- Flag of Wisconsin
- Active: April 30, 1862 – August 9, 1865
- Country: United States
- Allegiance: Union
- Branch: Infantry
- Size: Regiment
- Engagements: American Civil War Siege of Suffolk; Second Battle of New Bern; Second Battle of Fort Darling; Siege of Petersburg Second Battle of Fair Oaks; ;

Commanders
- Colonel: Horace T. Sanders
- Lt. Col.: Samuel K. Vaughan

= 19th Wisconsin Infantry Regiment =

Union Army infantry regiment

The 19th Wisconsin Infantry Regiment was a volunteer infantry regiment that served in the Union Army during the American Civil War.

==Service==
The 19th Wisconsin was organized at Madison, Wisconsin, and mustered into Federal service April 30, 1862.

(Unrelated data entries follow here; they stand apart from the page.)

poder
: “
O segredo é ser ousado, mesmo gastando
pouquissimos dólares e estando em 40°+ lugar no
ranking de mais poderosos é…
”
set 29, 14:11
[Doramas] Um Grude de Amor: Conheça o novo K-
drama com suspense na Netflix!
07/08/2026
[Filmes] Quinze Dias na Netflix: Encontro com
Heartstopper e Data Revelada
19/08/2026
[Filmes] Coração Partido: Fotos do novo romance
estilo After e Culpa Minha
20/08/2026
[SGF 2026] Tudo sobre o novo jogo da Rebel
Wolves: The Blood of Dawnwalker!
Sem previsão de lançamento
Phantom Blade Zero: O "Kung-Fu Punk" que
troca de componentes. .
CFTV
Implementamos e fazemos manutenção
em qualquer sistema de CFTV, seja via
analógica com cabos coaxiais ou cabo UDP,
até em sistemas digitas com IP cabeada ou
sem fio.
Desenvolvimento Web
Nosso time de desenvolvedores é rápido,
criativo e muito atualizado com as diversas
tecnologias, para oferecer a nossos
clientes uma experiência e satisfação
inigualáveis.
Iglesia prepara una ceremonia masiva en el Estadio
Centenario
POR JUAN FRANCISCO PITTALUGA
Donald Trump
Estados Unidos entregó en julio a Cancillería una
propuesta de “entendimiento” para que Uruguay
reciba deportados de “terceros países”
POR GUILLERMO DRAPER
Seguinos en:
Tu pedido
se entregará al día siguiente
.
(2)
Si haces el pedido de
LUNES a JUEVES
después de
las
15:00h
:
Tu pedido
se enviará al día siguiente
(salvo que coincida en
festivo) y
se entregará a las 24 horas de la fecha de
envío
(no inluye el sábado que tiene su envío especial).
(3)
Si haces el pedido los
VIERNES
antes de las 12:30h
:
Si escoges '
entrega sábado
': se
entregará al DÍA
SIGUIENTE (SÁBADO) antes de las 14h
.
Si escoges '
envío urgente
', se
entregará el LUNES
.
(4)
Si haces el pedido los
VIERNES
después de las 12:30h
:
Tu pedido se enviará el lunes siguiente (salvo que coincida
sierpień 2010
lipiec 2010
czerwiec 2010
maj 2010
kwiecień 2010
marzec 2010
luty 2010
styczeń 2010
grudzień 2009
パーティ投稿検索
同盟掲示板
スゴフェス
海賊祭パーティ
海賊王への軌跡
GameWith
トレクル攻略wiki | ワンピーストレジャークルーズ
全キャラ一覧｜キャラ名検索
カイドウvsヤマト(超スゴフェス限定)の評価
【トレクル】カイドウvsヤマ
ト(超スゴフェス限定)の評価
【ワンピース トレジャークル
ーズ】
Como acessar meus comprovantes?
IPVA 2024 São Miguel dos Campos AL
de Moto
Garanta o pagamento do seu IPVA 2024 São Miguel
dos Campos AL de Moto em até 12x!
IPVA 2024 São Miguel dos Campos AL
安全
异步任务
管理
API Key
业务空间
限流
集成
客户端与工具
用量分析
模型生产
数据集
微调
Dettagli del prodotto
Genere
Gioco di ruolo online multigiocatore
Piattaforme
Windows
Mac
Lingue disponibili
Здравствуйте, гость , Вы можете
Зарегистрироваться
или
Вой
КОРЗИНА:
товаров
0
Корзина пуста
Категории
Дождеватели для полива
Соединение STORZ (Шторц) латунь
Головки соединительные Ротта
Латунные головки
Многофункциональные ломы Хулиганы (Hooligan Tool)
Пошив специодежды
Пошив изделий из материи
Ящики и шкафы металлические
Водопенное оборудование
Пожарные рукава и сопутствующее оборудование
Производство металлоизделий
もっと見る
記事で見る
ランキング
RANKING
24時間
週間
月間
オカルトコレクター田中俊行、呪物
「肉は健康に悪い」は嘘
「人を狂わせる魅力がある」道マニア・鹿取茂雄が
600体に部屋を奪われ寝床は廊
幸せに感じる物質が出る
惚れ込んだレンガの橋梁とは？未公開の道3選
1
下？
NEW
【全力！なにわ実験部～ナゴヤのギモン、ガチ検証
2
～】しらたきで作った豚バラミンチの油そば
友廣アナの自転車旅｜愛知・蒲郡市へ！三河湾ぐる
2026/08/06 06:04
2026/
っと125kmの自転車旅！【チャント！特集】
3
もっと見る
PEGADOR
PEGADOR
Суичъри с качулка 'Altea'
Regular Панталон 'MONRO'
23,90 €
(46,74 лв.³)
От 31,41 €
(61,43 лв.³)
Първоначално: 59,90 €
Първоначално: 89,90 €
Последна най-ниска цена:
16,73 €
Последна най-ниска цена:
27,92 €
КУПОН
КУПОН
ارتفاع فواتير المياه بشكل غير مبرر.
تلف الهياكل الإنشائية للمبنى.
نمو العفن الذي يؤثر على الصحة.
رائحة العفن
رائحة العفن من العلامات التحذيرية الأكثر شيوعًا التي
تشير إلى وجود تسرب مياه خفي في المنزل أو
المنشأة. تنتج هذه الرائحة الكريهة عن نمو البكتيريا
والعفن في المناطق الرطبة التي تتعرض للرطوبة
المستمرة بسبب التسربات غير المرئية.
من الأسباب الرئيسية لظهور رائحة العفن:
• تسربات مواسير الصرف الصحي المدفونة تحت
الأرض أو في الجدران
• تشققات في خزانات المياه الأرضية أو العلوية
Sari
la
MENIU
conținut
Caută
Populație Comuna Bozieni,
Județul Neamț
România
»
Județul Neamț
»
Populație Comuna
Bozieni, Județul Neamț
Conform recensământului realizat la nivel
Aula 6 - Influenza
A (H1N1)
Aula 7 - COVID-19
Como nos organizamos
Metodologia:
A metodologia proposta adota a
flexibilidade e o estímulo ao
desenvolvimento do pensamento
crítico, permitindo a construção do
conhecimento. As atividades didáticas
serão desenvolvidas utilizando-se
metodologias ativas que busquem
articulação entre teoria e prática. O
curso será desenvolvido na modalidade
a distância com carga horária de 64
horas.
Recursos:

The regiment was mustered out on August 9, 1865, at Richmond, Virginia.

==Casualties==
The 19th Wisconsin suffered 2 officers and 41 enlisted men killed in action or who later died of their wounds, plus another 3 officers and 115 enlisted men who died of disease, for a total of 161 fatalities.

==Commanders==
- Colonel Horace T. Sanders (November 11, 1861 – April 19, 1865) commanded the regiment through most of the war. He was granted an honorary brevet to brigadier general. Before the war, he was a delegate to the convention which drafted the Constitution of Wisconsin, and was a member of the Wisconsin State Assembly.
- Lieutenant Colonel Samuel K. Vaughan (April 19, 1865 – August 9, 1865) served two years as captain of Co. D, and was then major of the regiment. He was promoted to lieutenant colonel in 1865. He was granted two honorary brevets, to colonel and brigadier general. Before joining the 19th Wisconsin Infantry, he had been a 2nd lieutenant in the 2nd Wisconsin Infantry Regiment.

==Notable people==
- A. Constantine Barry was the last chaplain of the regiment. Before the war, he had served as the 4th Superintendent of Public Instruction of Wisconsin.
- William H. Blyton was enlisted in Co. C, and later quartermaster sergeant. In November 1864, he was commissioned quartermaster of the 2nd U.S. Infantry Regiment. After the war he became a Wisconsin state legislator.
- Alvan E. Bovay was major of the regiment. He was one of the founders of the Republican Party, and before the war he served two years as a Wisconsin state legislator.
- Alexander Preston Ellinwood was 2nd lieutenant, 1st lieutenant, and finally captain of Co. A. After the war he became a Wisconsin state legislator.
- Joseph Hulbert Nichols was the first chaplain of the regiment, but suffered from delirium brought on by a fever, and died in an asylum in 1863. He was a noted minister and author before the war.
- William Ockler was a private in Co. E and was wounded at Fort Darling. After the war he became a Wisconsin state legislator.
- Otto Puhlman was 1st lieutenant and later captain of Co. G. Earlier in the war, he was a sergeant in Co. C, 4th Wisconsin Infantry Regiment. After the war he became a Wisconsin state legislator and was the first mayor of Plymouth, Wisconsin.
- Casper Schmidt was enlisted in Co. F. After the war he became a Wisconsin state legislator.
- Rollin M. Strong was captain of Co. A, and later served as lieutenant colonel. After the war he became a Wisconsin state legislator.
- Patrick J. Bennett was captain, company commander of Co. E, and was killed in action in the Siege of Petersburg, 1864.